The company has previously admitted it didn't live up to its own expectations or those of landowners and deserved to be criticized for the problems caused in 2014 during the botched work in Cromer, Manitoba.

But an organization that defends landowner rights is blaming the NEB for causing the problem in the first place when it gave Enbridge a “right-of-entry” on private property, instead of requiring the company to negotiate a contract with landowners for access needed to refurbish the Line 3 pipeline that runs from Hardisty, Alberta to Superior, Wisconsin.

“The NEB went ahead and gave right-of-entry anyway, which compromised the landowners’ rights to negotiate a contract that would have protected them,” said Dave Core, president of the Canadian Association of Energy and Pipeline Landowners Associations (CAEPLA), in an interview.

The NEB had issued an order that forced Enbridge to stop its pipeline replacement work for a few weeks in the summer of 2014, following numerous complaints from landowners in Cromer about property and environmental damage.

“Basically, what Enbridge is saying to the NEB is we’re answerable to you and it’s because of NEB regulations,” Core said. “They’re not answerable to landowners. The NEB actually compromises landowner rights. It compromises the environment and safety, because those are the issues that we negotiate if we were able to negotiate with pipeline companies.”
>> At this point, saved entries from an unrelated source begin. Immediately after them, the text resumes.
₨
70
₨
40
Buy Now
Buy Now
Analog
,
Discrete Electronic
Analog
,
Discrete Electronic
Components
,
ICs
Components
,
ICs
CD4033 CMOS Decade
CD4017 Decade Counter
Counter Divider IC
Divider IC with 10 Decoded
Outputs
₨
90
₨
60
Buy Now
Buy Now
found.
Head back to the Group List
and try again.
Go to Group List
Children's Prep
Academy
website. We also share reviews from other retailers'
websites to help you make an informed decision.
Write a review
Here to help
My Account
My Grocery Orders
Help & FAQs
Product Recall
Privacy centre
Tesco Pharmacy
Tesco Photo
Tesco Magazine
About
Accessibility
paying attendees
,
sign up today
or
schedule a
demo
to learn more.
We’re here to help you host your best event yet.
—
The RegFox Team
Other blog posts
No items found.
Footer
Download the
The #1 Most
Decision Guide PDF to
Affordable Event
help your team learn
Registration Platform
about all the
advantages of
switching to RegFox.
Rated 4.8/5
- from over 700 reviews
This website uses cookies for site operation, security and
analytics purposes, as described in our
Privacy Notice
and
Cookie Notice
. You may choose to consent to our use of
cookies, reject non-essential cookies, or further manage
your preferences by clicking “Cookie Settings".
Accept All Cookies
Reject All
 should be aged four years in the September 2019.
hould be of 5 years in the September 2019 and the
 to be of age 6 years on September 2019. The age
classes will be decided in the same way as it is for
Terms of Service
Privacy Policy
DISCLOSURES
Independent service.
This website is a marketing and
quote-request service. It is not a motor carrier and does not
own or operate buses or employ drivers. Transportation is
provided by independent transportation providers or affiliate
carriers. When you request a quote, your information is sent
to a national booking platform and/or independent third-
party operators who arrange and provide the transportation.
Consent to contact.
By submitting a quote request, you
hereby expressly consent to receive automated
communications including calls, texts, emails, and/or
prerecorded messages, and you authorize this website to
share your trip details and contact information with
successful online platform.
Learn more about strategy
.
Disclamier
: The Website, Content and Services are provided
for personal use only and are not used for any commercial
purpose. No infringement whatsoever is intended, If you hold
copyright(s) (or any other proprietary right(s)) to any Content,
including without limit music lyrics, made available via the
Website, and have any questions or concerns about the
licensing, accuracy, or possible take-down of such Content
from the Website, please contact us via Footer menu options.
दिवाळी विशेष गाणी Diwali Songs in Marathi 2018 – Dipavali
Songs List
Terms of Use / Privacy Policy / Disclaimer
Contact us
The regulator’s decision to reduce the fine was based on a review that confirmed Enbridge had violated the National Energy Board Act, and failed to honour 15 separate commitments made as part of an environmental protection plan for the replacement work.

“The Board is of the view that Enbridge’s failure to implement mitigation measures, in particular those relating to soil handling, erosion and sediment control and drainage control, resulted in increased risk of harm to the environment,” said a Feb. 5, 2016 letter, signed by NEB chair Peter Watson and two other NEB members who conducted the review of the fine. “The Board finds that at the time of the July (2014) inspection, risk to the (environment) had materialized and environmental damage had occurred, including significant erosion and admixing of topsoil and subsoil… substantial amounts of sedimentation in various wetlands and migration of soils on and off of the Project RoW (right-of-way).”

Enbridge had requested the review for the fines after the NEB first proposed them in February 2015.

Watson’s newly-released letter said Enbridge told the regulator that the rules only require it to provide “reasonable assistance to the Board, and not to the landowner.”

An internal NEB inspection report from February 2014 also revealed that the regulator had cancelled an integrity inspection at that time after one of its inspectors called in sick. Another inspector was able to carry out an environmental inspection at that time, but Core, from the landowner rights association, said it failed to address the concerns of the landowners.

“The NEB inspector went out in February (2014) and approved what was going on,” Core said. “And it was only when landowners stood up and worked with CAEPLA that we got the NEB out and proved to them that what was happening was devastating to the land and the environment and were able to get a stop work order.”

The latest decision was released with the NEB now in the final stages of reviewing Enbridge’s proposal to complete the replacement work - a $7.5 billion project that would be the largest in company history - doubling the pipeline’s capacity to about 760,000 barrels of oil per day.

But Core said the damage in Cromer has prompted the company to reach agreements with hundreds of local landowners on the route. He said he believes this will improve monitoring and environmental protection, without any help from the NEB.

“We don't want the NEB doing this stuff because we don't trust the NEB,” said Core. “We don't trust the NEB whatsoever. We trust ourselves as property owners to do this.”

Editor's note: This story has been corrected to reflect that the fine for environmental damage was reduced from $100,000 to $76,000. The original version of story, incorrectly stated that this fine was reduced to $78,000.